国境さえ超えて行く、可能性の翼 × 地上に、舞い降りた、天使。。。
いくけん

映画人生の勝ち組み達=山崎努(『マルサの女』、『天国と地獄』)、紫咲コウ(『バトル・ロワイアル』)、山本太郎(彼も『バトル・ロワイアル』)、大竹しのぶ(『黒い家』?)、萩原聖人(『CURE』)、窪塚洋介(これから!)が織りなす、力強く、かつ、優しさに満ちた傑作映画。1・骨太で確固とした個性のある、彼らをストレートにキャスティングした行定勲監督のセンスが、凄い。これ自体が監督の、ただならぬ力量の証明に他ならない。邪念がない。2・あの人たちは、単に演技が上手いだけではないと思う。もともと自由でしなやかな感性を持っているのだろう。そして、人間性も優れているんだと思う。この映画の魅力になっている。才能だけでは出世しない。(ちょっと、自戒。)

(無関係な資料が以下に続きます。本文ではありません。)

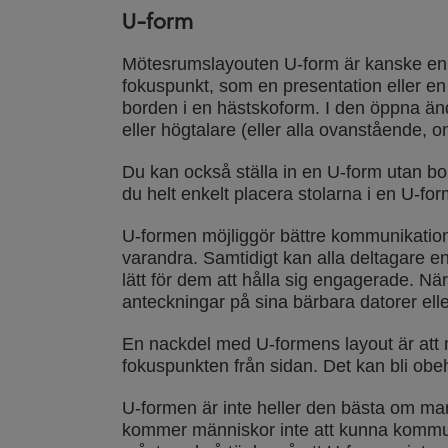
U-form
Mötesrumslayouten U-form är kanske en a
fokuspunkt, som en presentation eller en
borden i en hästskoform. I den öppna än
eller högtalare (eller alla ovanstående, o
Du kan också ställa in en U-form utan bord
du helt enkelt placera stolarna i en U-fo
U-formen möjliggör bättre kommunikation
varandra. Samtidigt kan alla deltagare en
lätt för dem att hålla sig engagerade. N
anteckningar på sina bärbara datorer ell
En nackdel med U-formens layout är att 
fokuspunkten från sidan. Det kan bli obe
U-formen är inte heller den bästa om man
kommer människor inte att kunna kommun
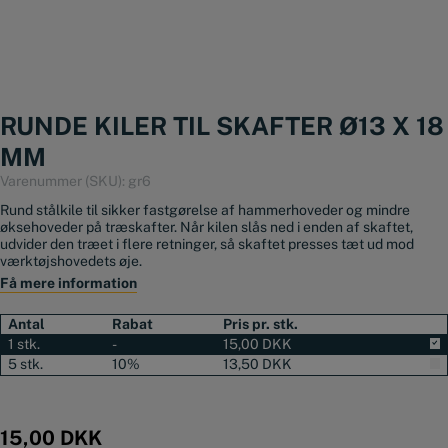
RUNDE KILER TIL SKAFTER Ø13 X 18
MM
Varenummer (SKU):
gr6
Rund stålkile til sikker fastgørelse af hammerhoveder og mindre
øksehoveder på træskafter. Når kilen slås ned i enden af skaftet,
udvider den træet i flere retninger, så skaftet presses tæt ud mod
værktøjshovedets øje.
Få mere information
Den runde udformning fordeler trykket jævnt omkring kilen og giver
en solid og stabil montering. Kilen kan bruges ved montering af et nyt
Antal
Rabat
Pris pr. stk.
skaft eller til efterspænding af et hoved, der er begyndt at sidde løst.
1 stk.
-
15,00
DKK
Denne størrelse er velegnet til mindre hammere med en hovedvægt
5 stk.
10%
13,50
DKK
på cirka 800-900 gram. Kontrollér altid skaftets og øjets størrelse, før
kilen monteres.
15,00
DKK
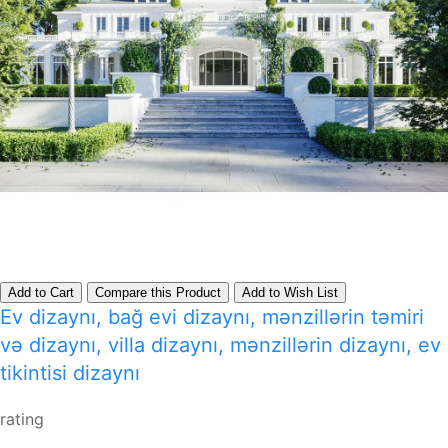
Add to Cart
Compare this Product
Add to Wish List
Ev dizaynı, bağ evi dizaynı, mənzillərin təmiri
və dizaynı, villa dizaynı, mənzillərin dizaynı, ev
tikintisi dizaynı
rating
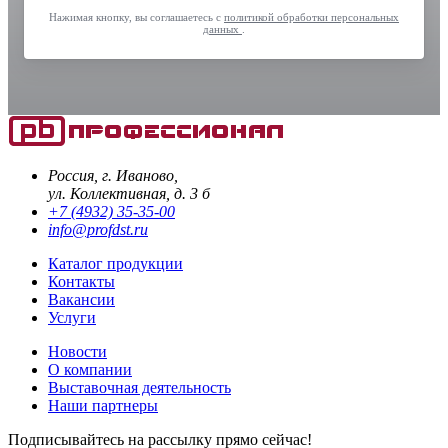
Нажимая кнопку, вы соглашаетесь с
политикой обработки персональных
данных
.
Россия, г. Иваново,
ул. Коллективная, д. 3 б
+7 (4932) 35-35-00
info@profdst.ru
Каталог продукции
Контакты
Вакансии
Услуги
Новости
О компании
Выставочная деятельность
Наши партнеры
Подписывайтесь на рассылку прямо сейчас!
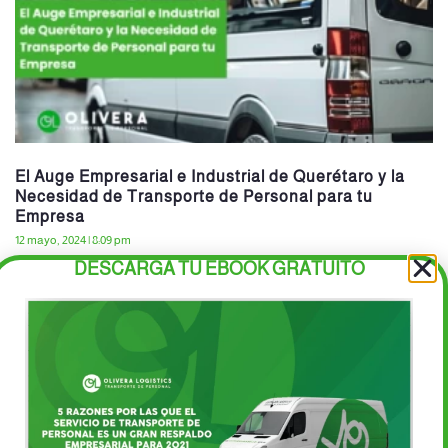
El Auge Empresarial e Industrial de Querétaro y la
Necesidad de Transporte de Personal para tu
Empresa
12 mayo, 2024
8:09 pm
DESCARGA TU EBOOK GRATUITO
Querétaro se ha convertido en un epicentro de crecimiento
económico en México, destacando por su vibrante escenario
empresarial e industrial. Con una ubicación estratégica y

●最初の方の、地下鉄でのチキンレースの場面。が、象徴している。

生き延びるためには、ひたすら前に、前に進まないと、極端に云えば殺されてしまう(関東大震災での集団リンチとか。)みたいな脅迫感が出ていた。(想像してみると、窒息しそうな日常だ。)あんな緊迫感を抱えて生きている。生き延びている。更には、社会の上層に、飛翔するものも出てくるのは当然、必然だ。

紫咲コウの登場場面←久しぶりに、映画の美に、痺れ痺れた。

パーティ、暗がり、階段からスローに舞い降りて来る天使。明滅する藍色の光。白い脚。完璧に整った横顔。背後に、落語、花魁(おいらん)高尾の件(くだり)。交差する近世と現代。快感。

妖艶。美しい。花魁の美。紫咲コウの美。フェロモン。闇の中でシンクロする想い。そして「高値の花」→在日の彼から見れば、やはり、手の届かない系のひと。(日本のコ、一応、大和撫子。)そんな思い、距離感を、背後の落語(和もの)が暗示する。すごく上手い演出。そして、切ない。

チキンつながりで→で、出逢ってすぐに、白い太ももを露(あら)わに見せる紫咲コウちゃん。おぬし、あなどれんの〜。(あの美味しそうなタンドリー・チキンに今すぐ、かぶりつきたい!←どうやって!)

●映画の後半

暗い色調の場面が続く。夜の帷(とばり)が続く。この監督は、こころの闇を知っている。孤独の渚を知っている。日本映画の将来を彼に託しても良い、と、ふと、思った。